Rationale: Infection-related glomerulonephritis (IRGN) is an immune-mediated glomerulonephritis caused by extra-renal infectious diseases. There has been an important shift in epidemiology in recent years, with a significant proportion of adults affected. The incidence of IRGN is higher amongst Indigenous populations and especially in those with multiple comorbidities. Beginning in 2019, we observed several IRGN cases amongst adult Indigenous peoples referred to the McGill University Health Center (MUHC). The aim of this article is to describe the demographic, clinical, and outcome data of these individuals and highlight the heterogeneity of IRGN in this population through 2 illustrative cases.

Presenting concerns of the patient: In total, 8 cases of IRGN were identified between 2019 and 2022. All patients presented with features of acute glomerulonephritis.

Diagnoses: All patients had documented evidence of an infection that preceded their diagnosis of IRGN. IRGN was not the initial clinical diagnosis in all cases.

Interventions: Half the patients received immunosuppression while the others received supportive care only.

Outcomes: Four patients required initiation of hemodialysis at time of presentation and at 2 years of follow-up, 3 of the 4 remained hemodialysis-dependent.

Teaching points: Our case series emphasizes the heterogenous clinical, laboratory, and pathological presentations that make the diagnosis of IRGN quite challenging.

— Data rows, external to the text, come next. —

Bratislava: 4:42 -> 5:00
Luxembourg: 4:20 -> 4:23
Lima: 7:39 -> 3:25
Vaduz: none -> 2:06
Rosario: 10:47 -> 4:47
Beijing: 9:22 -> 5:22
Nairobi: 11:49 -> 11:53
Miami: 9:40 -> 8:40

A high index of suspicion should be present when a patient presents with acute kidney injury, features of a glomerulonephritis, and an infection, especially those with multiple comorbidities and a preceding history of chronic kidney disease.

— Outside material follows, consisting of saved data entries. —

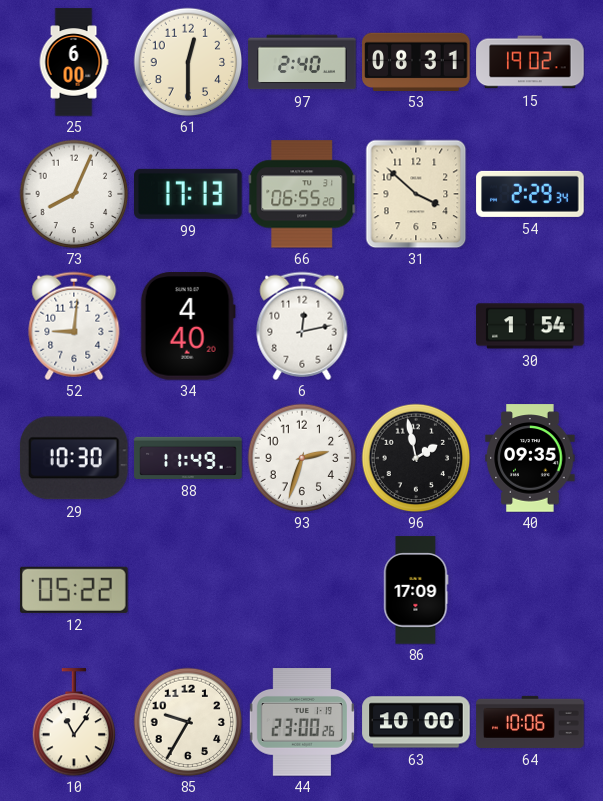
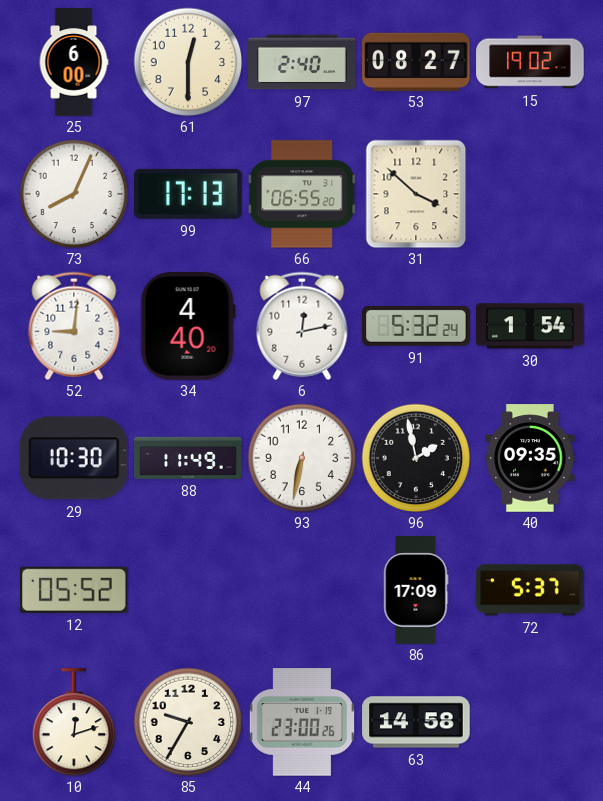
53: 08:31 -> 08:27
54: 2:29 -> none
91: none -> 5:32
93: 2:33 -> 6:32
12: 05:22 -> 05:52
72: none -> 5:37
10: 11:06 -> 12:12
63: 10:00 -> 14:58
64: 10:06 -> none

理由:感染相关性肾小球肾炎(IRGN)是由肾外感染性疾病引起的免疫介导的肾小球肾炎。近年来,该病的流行病学发生了重大变化,相当一部分成年人也受到了影响。IRGN在土著人群中发病率较高,尤其是在患有多种并发症的人群中。从2019年开始,我们在转诊至麦吉尔大学健康中心(MUHC)的成年原住民中发现了几例IRGN病例。本文旨在描述这些人的人口统计学、临床和结果数据,并通过 2 个说明性病例强调 IRGN 在该人群中的异质性:在2019年至2022年期间,共发现了8例IRGN病例。所有患者均表现为急性肾小球肾炎:所有患者在确诊 IRGN 之前都有感染的记录证据。IRGN并非所有病例的最初临床诊断:干预措施:半数患者接受免疫抑制治疗,其他患者仅接受支持治疗:四名患者在发病时需要进行血液透析,随访两年后,四名患者中有三人仍需依赖血液透析:我们的系列病例强调了不同的临床、实验室和病理表现,这使得IRGN的诊断颇具挑战性。当患者出现急性肾损伤、肾小球肾炎特征和感染时,尤其是合并多种疾病和既往有慢性肾脏病史的患者,应高度怀疑IRGN。
本文章由计算机程序翻译,如有差异,请以英文原文为准。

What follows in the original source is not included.